I get that you’re scared. It’s totally understandable that our time constraints have fallen most heavily upon your shoulders.

Sheila and I will do everything we can to ensure that you encounter your first audience feeling practiced and prepared — especially whenever safety is a concern. But that may mean devoting time to particular trouble areas, instead of running the whole show.

I’m as frustrated as you are by this, although for slightly different reasons. I’m the guy who’s had the “perfect” show stuck in his head for at least a year, and who now, finally, has to let go of that dream, and accept imperfection. You’re the guy who still has a chance to prove me wrong.

But here’s the thing: you’re facing an impossible task. You’ve got distractions and potential disasters biting at your heels. You’ve got way too much other stuff on your plate, from the grandiose to the banal. You’re trying to serve my vision AND be true to your own idea of the character AND help your castmates through the show. You’re being pulled in a dozen different directions at once.

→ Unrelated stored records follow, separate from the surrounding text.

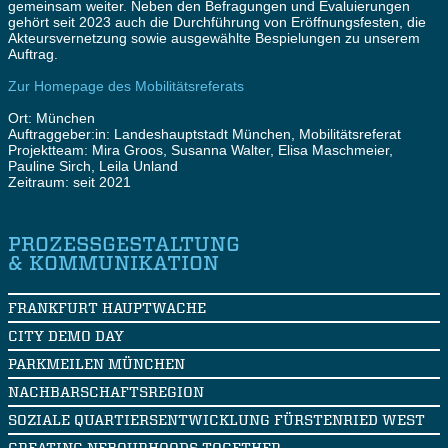
gemeinsam weiter. Neben den Befragungen und Evaluierungen
gehört seit 2023 auch die Durchführung von Eröffnungsfesten, die
Akteursvernetzung sowie ausgewählte Bespielungen zu unserem
Auftrag.
Zur Homepage des Mobilitätsreferats
Ort: München
Auftraggeber:in: Landeshauptstadt München, Mobilitätsreferat
Projektteam: Mira Groos, Susanna Walter, Elisa Maschmeier,
Pauline Sirch, Leila Unland
Zeitraum: seit 2021
PROZESSGESTALTUNG
& KOMMUNIKATION
FRANKFURT HAUPTWACHE
CITY DEMO DAY
PARKMEILEN MÜNCHEN
NACHBARSCHAFTSREGION
SOZIALE QUARTIERSENTWICKLUNG FÜRSTENRIED WEST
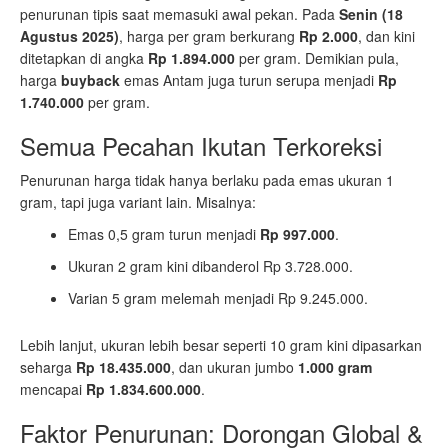
penurunan tipis saat memasuki awal pekan. Pada
Senin (18
Agustus 2025)
, harga per gram berkurang
Rp 2.000
, dan kini
ditetapkan di angka
Rp 1.894.000
per gram. Demikian pula,
harga
buyback
emas Antam juga turun serupa menjadi
Rp
1.740.000
per gram.
Semua Pecahan Ikutan Terkoreksi
Penurunan harga tidak hanya berlaku pada emas ukuran 1
gram, tapi juga variant lain. Misalnya:
Emas 0,5 gram turun menjadi
Rp 997.000
.
Ukuran 2 gram kini dibanderol Rp 3.728.000.
Varian 5 gram melemah menjadi Rp 9.245.000.
Lebih lanjut, ukuran lebih besar seperti 10 gram kini dipasarkan
seharga
Rp 18.435.000
, dan ukuran jumbo
1.000 gram
mencapai
Rp 1.834.600.000
.
Faktor Penurunan: Dorongan Global &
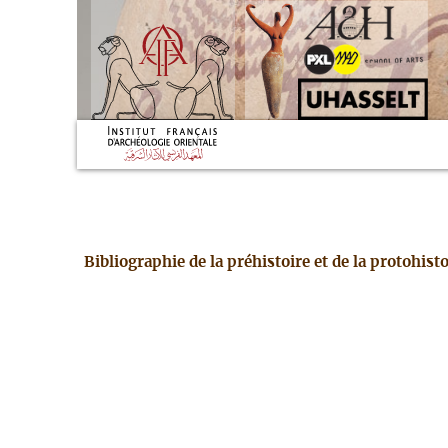
Bibliographie de la préhistoire et de la protohis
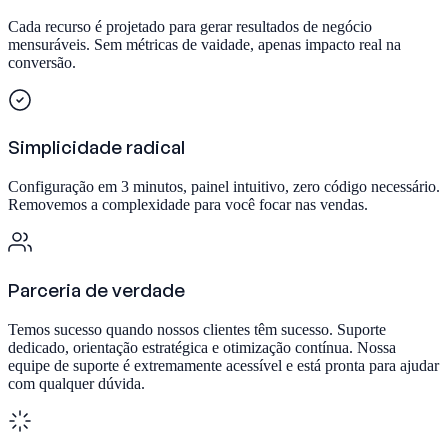
Cada recurso é projetado para gerar resultados de negócio
mensuráveis. Sem métricas de vaidade, apenas impacto real na
conversão.
Simplicidade radical
Configuração em 3 minutos, painel intuitivo, zero código necessário.
Removemos a complexidade para você focar nas vendas.
Parceria de verdade
Temos sucesso quando nossos clientes têm sucesso. Suporte
dedicado, orientação estratégica e otimização contínua. Nossa
equipe de suporte é extremamente acessível e está pronta para ajudar
com qualquer dúvida.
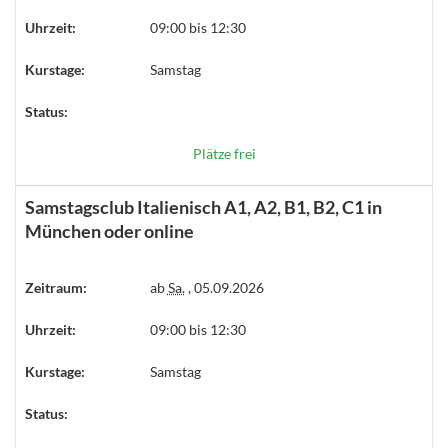
Uhrzeit:
09:00 bis 12:30
Kurstage:
Samstag
Status:
Plätze frei
Samstagsclub Italienisch A1, A2, B1, B2, C1 in
München oder online
Zeitraum:
ab
Sa.
, 05.09.2026
Uhrzeit:
09:00 bis 12:30
Kurstage:
Samstag
Status:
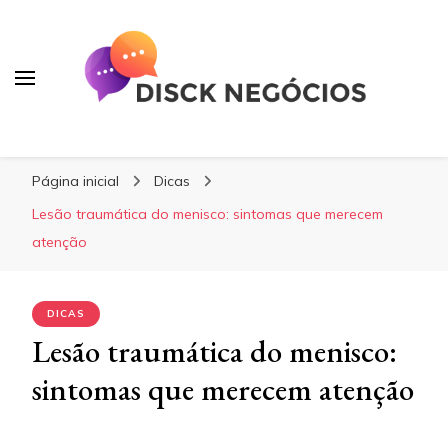
Disck Negócios
Oportunidades e Negócios
Página inicial
Dicas
Lesão traumática do menisco: sintomas que merecem
atenção
DICAS
Lesão traumática do menisco:
sintomas que merecem atenção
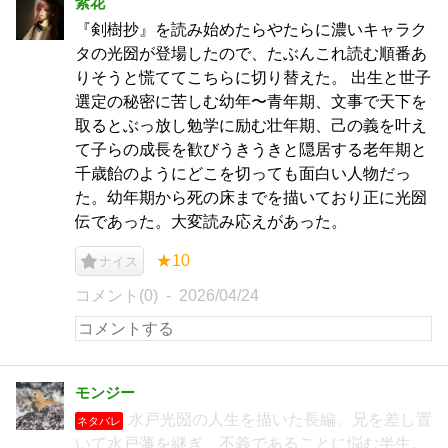
紫花
『剣樹抄』を読み始めたらやたらに濃いキャラク
タの光圀が登場したので、たぶんこれ読む順番あ
りそうと慌ててこちらに切り替えた。 出生と世子
選定の秘密に苦しむ幼年〜青年期、文事で天下を
取るとぶっ放し勉学に励む壮年期、己の義を叶え
て子らの成長を歓びうきうきと隠居する老年期と
千歳飴のようにどこを切っても面白い人物だっ
た。幼年期から死の床までを描いており正に光圀
伝であった。大変読み応えがあった。
★10
ナイス
コメント(0)
2026/04/24
モンジー
水戸光圀の人生を描いた長編。兄を差し置
ネタバレ
いて水戸藩を継ぎ、不義であることに悩む半生。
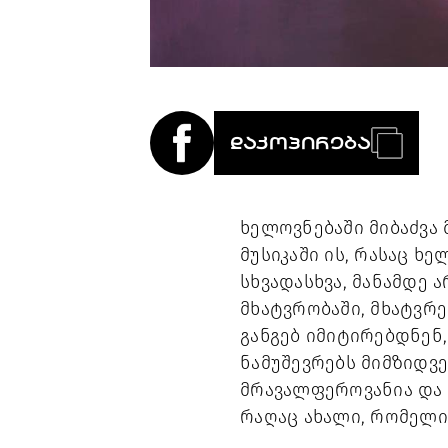
ᲓᲐᲙᲝᲞᲘᲠᲔᲑᲐ
ხელოვნებაში მიბაძვა 
მუსიკაში ის, რასაც ხ
სხვადასხვა, მანამდე 
მხატვრობაში, მხატვრე
განგებ იმიტირებდნენ,
ნამუშევრებს მიმზიდვ
მრავალფეროვანია და ა
რაღაც ახალი, რომელიც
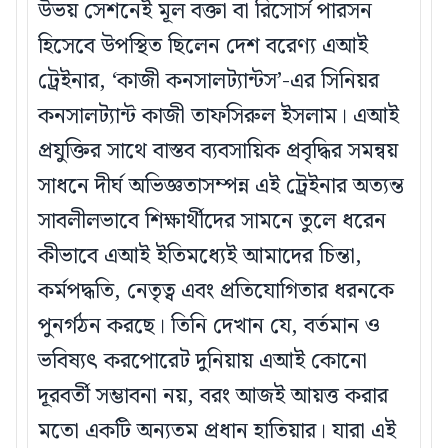
উভয় সেশনেই মূল বক্তা বা রিসোর্স পারসন
হিসেবে উপস্থিত ছিলেন দেশ বরেণ‍্য এআই
ট্রেইনার, ‘কাজী কনসালট্যান্টস’-এর সিনিয়র
কনসালট্যান্ট কাজী তাফসিরুল ইসলাম। এআই
প্রযুক্তির সাথে বাস্তব ব্যবসায়িক প্রবৃদ্ধির সমন্বয়
সাধনে দীর্ঘ অভিজ্ঞতাসম্পন্ন এই ট্রেইনার অত্যন্ত
সাবলীলভাবে শিক্ষার্থীদের সামনে তুলে ধরেন
কীভাবে এআই ইতিমধ্যেই আমাদের চিন্তা,
কর্মপদ্ধতি, নেতৃত্ব এবং প্রতিযোগিতার ধরনকে
পুনর্গঠন করছে। তিনি দেখান যে, বর্তমান ও
ভবিষ্যৎ করপোরেট দুনিয়ায় এআই কোনো
দূরবর্তী সম্ভাবনা নয়, বরং আজই আয়ত্ত করার
মতো একটি অন্যতম প্রধান হাতিয়ার। যারা এই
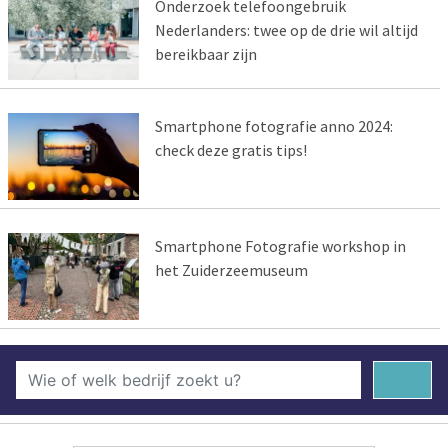
Onderzoek telefoongebruik
Nederlanders: twee op de drie wil altijd
bereikbaar zijn
Smartphone fotografie anno 2024:
check deze gratis tips!
Smartphone Fotografie workshop in
het Zuiderzeemuseum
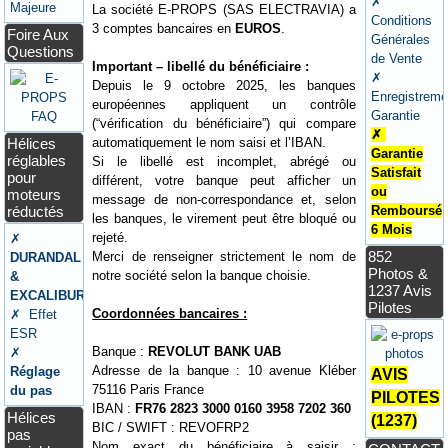
✗
Majeure
La société E-PROPS (SAS ELECTRAVIA) a
Conditions
3 comptes bancaires en
EUROS
.
Foire Aux
Générales
Questions
de Vente
Important – libellé du bénéficiaire :
✗
Depuis le 9 octobre 2025, les banques
Enregistreme
européennes appliquent un contrôle
Garantie
(“vérification du bénéficiaire”) qui compare
✗
automatiquement le nom saisi et l’IBAN.
Hélices
Garantie
réglables
Si le libellé est incomplet, abrégé ou
Satisfait
pour
différent, votre banque peut afficher un
ou
moteurs
message de non-correspondance et, selon
réductés
Remboursé
les banques, le virement peut être bloqué ou
6 Mois
rejeté.
✗
852
Merci de renseigner strictement le nom de
DURANDAL
Photos &
notre société selon la banque choisie.
&
1237 Avis
EXCALIBUR
Pilotes
Coordonnées bancaires :
✗ Effet
ESR
Banque :
REVOLUT BANK UAB
✗
Adresse de la banque : 10 avenue Kléber
Réglage
AVIS
75116 Paris France
du pas
PILOTES
IBAN :
FR76 2823 3000 0160 3958 7202 360
Hélices
(1237)
BIC / SWIFT : REVOFRP2
pas
Nom exact du bénéficiaire à saisir :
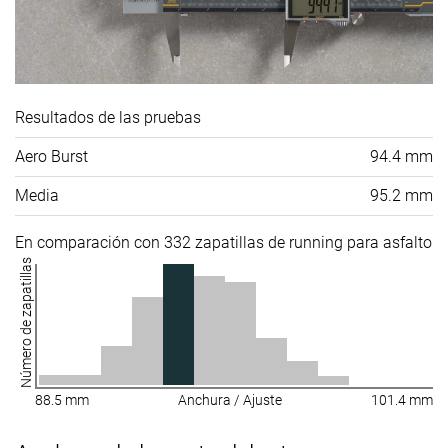
Resultados de las pruebas
Aero Burst
94.4 mm
Media
95.2 mm
En comparación con 332 zapatillas de running para asfalto
Número de zapatillas
88.5 mm
Anchura / Ajuste
101.4 mm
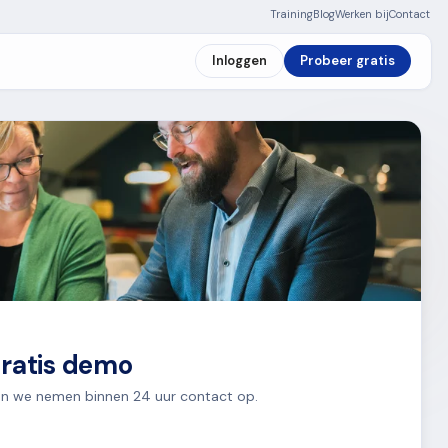
Training
Blog
Werken bij
Contact
Inloggen
Probeer gratis
gratis demo
n en we nemen binnen 24 uur contact op.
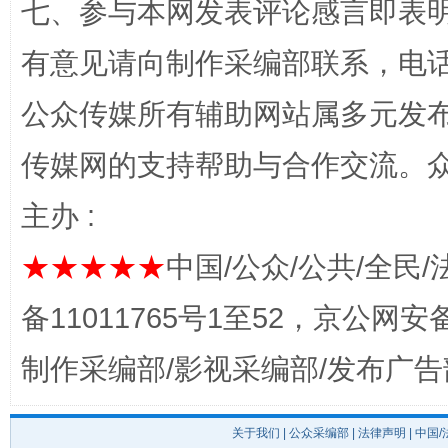
七、参与本网发表评论感言即表明
有意见请向制作采编部联系，电话：0
公众传媒所有辅助网站属多元发
传媒网的支持帮助与合作交流。
完善运行机制助力责任有效落实
一纸欠条
主办 :
★★★★★
中国/公众/公共/全民/
备11011765号1至52，京公网安备：
制作采编部/影视采编部/发布广告
关于我们
|
公众采编部
|
法律声明
| 中国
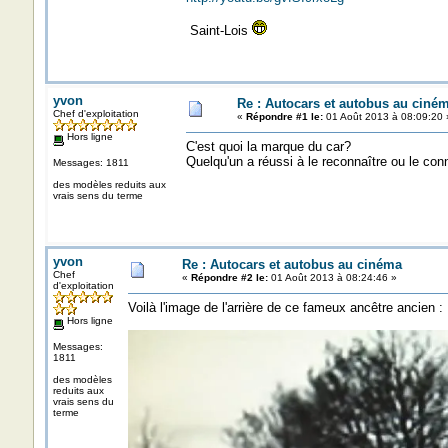
Saint-Lois
yvon
Re : Autocars et autobus au ciné
Chef d'exploitation
«
Répondre #1 le:
01 Août 2013 à 08:09:20 
Hors ligne
C'est quoi la marque du car?
Quelqu'un a réussi à le reconnaître ou le con
Messages: 1811
des modèles reduits aux
vrais sens du terme
yvon
Re : Autocars et autobus au cinéma
Chef
«
Répondre #2 le:
01 Août 2013 à 08:24:46 »
d'exploitation
Voilà l'image de l'arrière de ce fameux ancêtre ancien :
Hors ligne
Messages:
1811
des modèles
reduits aux
vrais sens du
terme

In short, at this point, you’re Hamlet.

I’m not even joking. You are at the point in your life and your career where you’re closer to Hamlet’s point of view than you’ll ever get again. Your fears and doubts are the same as his — disappointing yourself, your mentors, your colleagues and friends. He needs to stick this landing just like you.

He learns to laugh about it, though. And he discovers that “the readiness is all” — you can’t prepare for everything, so you need to be prepared for anything.

That speech has always eluded me, by the way, even though I’m a Buddhist and it ought to be my gospel. I now see the reason: I’m the director, I’m at the helm, and so I can’t “let be” until my show is wrested out of my hands. But you can do what I can’t. You can be whatever the show needs, in the moment, as it unfolds.

In the Closet scene, you always say “Murder!” to the Ghost when you’re supposed to say “Revenge!” There’s a reason for that, I think. “Murder” seems a lot easier — more desirable. Cut through morality and just make a mess. Here’s the analogy for us theatrical vagabonds: it’s easy to amaze an audience, to “slay ’em” with bells and whistles, sound and fury. This show has that stuff in spades (have you noticed?).

But your job is more delicate — you have to hold on to people’s hearts while the world (not the set) is falling down around you. The “revenge” in this analogy isn’t just doing the play “justice”, it’s also keeping an audience close and making sure they understand what you’re going through. And, again, that’s the business of the moment, not the whole play.

We started with 5 Hamlets. You can forget them now. There’s actually a thousand Hamlets — one for every line. And, of course, at the same time, there’s only one Hamlet — unless you count Gabrielle.

You’re going to be great. And they will be amazed, and moved. And the rest is silence (from me, at least).